On the day I turned 16½, I passed the driver’s test, collected my license, and gained my freedom.
My parents gave me a brown Ford Pinto station wagon to visit friends, get to and from work, and most importantly, for a new driving teenager, head-up-north to New Hampshire for hiking and skiing.
I have so many good memories of the White Mountains. During high school vacations and weekends, my friends and I would fill the back of the Pinto with backpacks, tents, cooking gear, food, and occasionally beer and set out on adventures. One such trip, included a visit to the Franconia Notch State Park where we reached the top of Cannon Mountain. That trip was the first day hike on which I started using my new Yashica FX3 single lens reflex camera (with real film) to document the fun. (See the photo at the top)
I learned so much about nature on those trips, including the immense power of the Pemigewasset River that erodes solid granite into nature shoots (water slides). We loved entering the top of the shoots and dropping into deep cold pools. I can still remember the rush of the cold water and speed of the trip to the plunge. During these and other activities I started to gain an interest in geology and earth science.

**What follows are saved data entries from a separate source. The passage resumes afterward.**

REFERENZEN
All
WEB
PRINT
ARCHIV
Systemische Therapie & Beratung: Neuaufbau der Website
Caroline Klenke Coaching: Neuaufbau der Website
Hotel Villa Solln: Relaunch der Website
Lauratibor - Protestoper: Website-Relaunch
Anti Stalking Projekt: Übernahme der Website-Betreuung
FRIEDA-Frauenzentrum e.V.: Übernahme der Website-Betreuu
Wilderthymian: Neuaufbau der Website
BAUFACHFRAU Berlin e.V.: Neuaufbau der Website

During my senior year, I took Mr. Buell’s Earth Science class and fell in love with learning about nature and the earth’s interrelated systems, such as the intercoastal zone of Nantasket Beach in Hull, MA and the wetland systems associated with the Sudbury River in Wayland, MA. We visited these environments and learned that even though they were different system, they both filtered water and were important to water quality for plants, fish, and animal babies. It was exciting to learn how natural systems filter themselves and support healthy life.

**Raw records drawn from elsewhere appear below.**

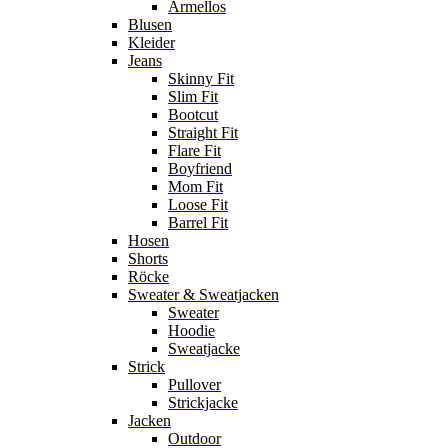
Ärmellos
Blusen
Kleider
Jeans
Skinny Fit
Slim Fit
Bootcut
Straight Fit
Flare Fit
Boyfriend
Mom Fit
Loose Fit
Barrel Fit
Hosen
Shorts
Röcke
Sweater & Sweatjacken
Sweater
Hoodie
Sweatjacke
Strick
Pullover
Strickjacke
Jacken
Outdoor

Because I was curious, my powers of observation improved over time and I started to see features in nature and around town that I had learned in my science classes. On hikes, I would discover the power of a mountain stream and its ability to move huge rocks and trees after a heavy rain while barely touching a sand grain when it had been dry for a while. And the more I learned the more I wanted to know. My innate curiosity pushed me to become a scientist.
As a high school scientist, I worked hard so that I always had gas money allowing for more adventures and practical experiences. I cut lawns, shoveled snow, completed odd jobs, worked in restaurants as well as the YMCA. Whatever it took to maintain my freedom to discover.

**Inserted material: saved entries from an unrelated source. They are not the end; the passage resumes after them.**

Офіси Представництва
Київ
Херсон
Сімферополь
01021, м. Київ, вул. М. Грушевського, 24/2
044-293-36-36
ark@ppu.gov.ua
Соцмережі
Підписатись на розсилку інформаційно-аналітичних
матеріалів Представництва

It makes me smile and laugh when I think back to all the fun and crazy things I did as a kid. I would not have changed a thing. My skinned knees, sunburned neck, and sore feet came from outdoor adventure that allowed me learn about the wonders of nature while feeding my insatiable curiosity and desire to know more. Today, I still keep active and continue to discover both physically and mentally by walking daily while listening to audio books. Life is good.